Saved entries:
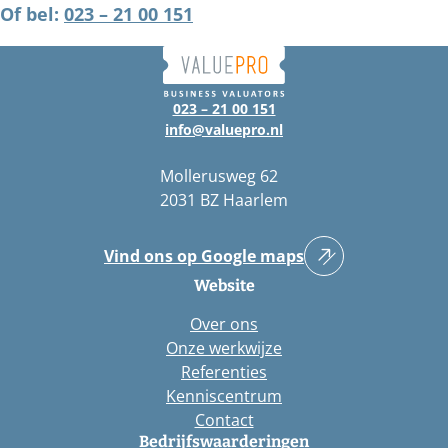
Of bel:
023 – 21 00 151
023 – 21 00 151
info@valuepro.nl
Mollerusweg 62
2031 BZ Haarlem
Vind ons op Google maps
Website
Over ons
Onze werkwijze
Referenties
Kenniscentrum
Contact
Bedrijfswaarderingen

Exercise details:
Repeat, word for word, every line from the line that contains "Mollerusweg 62" to the end of the entries; include both of those lines and no others.

Response area:
Mollerusweg 62
2031 BZ Haarlem
Vind ons op Google maps
Website
Over ons
Onze werkwijze
Referenties
Kenniscentrum
Contact
Bedrijfswaarderingen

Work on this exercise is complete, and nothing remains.